The health care industry has the highest incidence of work-related injuries in the United States, according to the U.S. Bureau of Labor Statistics. Registered nurses rank in the top 10 for most number of days away from work because of injuries. Handling patients puts a heavy strain on the back. Nurses can relieve existing back pain and prevent future injuries by exercising and strengthening the four core abdominal muscles.
Obliques
The American Nurses Association estimates that 52 percent of nurses have chronic back pain, according to NurseWeek.com. Exercises that enhance your obliques -- the ab muscles responsible for twisting and bending -- help to stabilize and brace your spine, protecting your back against pain. Lynn Robinson, author of "The Pilates Bible," recommends the waist twist to work your obliques. The waist twist not only supports spinal mobility but also promotes proper rotation of the head, neck and torso. Stand with your arms folded at chest level, one palm on top of the opposite elbow and the other palm beneath the opposite elbow. Inhale and lengthen your spine. Exhale and rotate your torso fully to the right. Inhale again and rotate your body to the left. Perform five repetitions.
Transverse Abdominus
In a typical workday, a nurse lifts a cumulative total of 1.8 tons of weight, reports NursingWorld.org. Exercising your transverse abdominus -- the corset-like muscle that holds your internal organs in place -- supports your lower back and stabilizes your torso during heavy lifting. The American Council on Exercise suggests the bird-dog exercise to target the back and transverse abdominus. Get on all fours, knees directly under your hips, palms flat on the floor and arms extended under your shoulders. Tighten your abs while simultaneously extending your left leg behind you and your right arm in front of you. Slowly attempt to align your body parallel to the floor. Hold for five seconds, gently lower your body to the starting position and repeat the movements on the opposite side.

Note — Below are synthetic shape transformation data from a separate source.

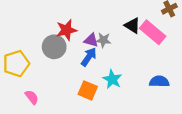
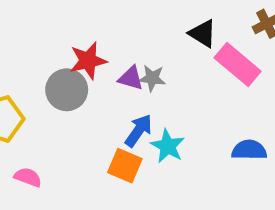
black triangle: (132, 26) -> (203, 33), moved
blue arrow: (89, 57) -> (139, 131), moved
pink semicircle: (32, 97) -> (28, 177), turned -32

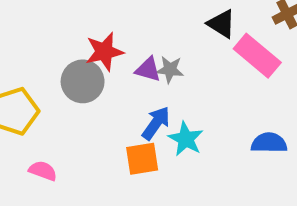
orange square: (125, 166) -> (142, 159), turned -32

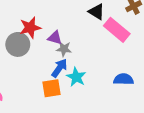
gray star: (170, 70) -> (64, 49), moved

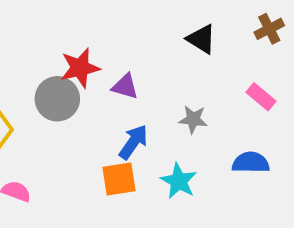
pink rectangle: (117, 30) -> (261, 97), moved, size x0.6
gray star: (64, 49) -> (193, 119), moved
cyan star: (76, 77) -> (179, 181), moved

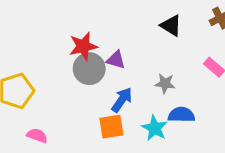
gray circle: (57, 99) -> (89, 69), moved
blue semicircle: (251, 163) -> (181, 115), moved

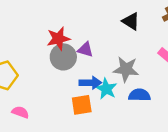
gray star: (165, 84) -> (126, 69), size x1.5
blue arrow: (122, 100) -> (90, 83), turned 55
cyan star: (155, 128) -> (106, 89), moved

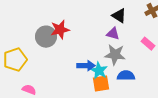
purple triangle: (85, 50) -> (113, 34), moved
gray circle: (63, 57) -> (46, 37), moved
orange square: (82, 105) -> (101, 84), moved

Upper and Lower Rectus Abdominus
The upper and lower rectus abdominus starts at your sternum and runs down to your pubic bone. It not only forms the envied six-pack look but also acts to compress the abdomen and move and stabilize the spine. The muscle provides much of your strength for bending motions of the back. However, overstressed by patient and equipment handling, nurses often develop trigger points of back pain in the rectus abdominus. The plank exercise works to tone and strengthen this muscle. Lie flat on your stomach. Raise your torso with your arms extended and palms on the mat directly beneath your shoulders. Your whole body should slant in a straight 30-degree angle off the mat. Tighten your tummy and hold for 45 seconds.
Considerations
As a nurse, you need to follow a routine of regular ab exercises before injuries occur, but you should consult with your doctor before beginning any program. Strong abs help reduce back pressure and occupational back injuries so prevalent in the nursing field. However, once an injury occurs, allow the pain to subside and the injury to heal before resuming activity.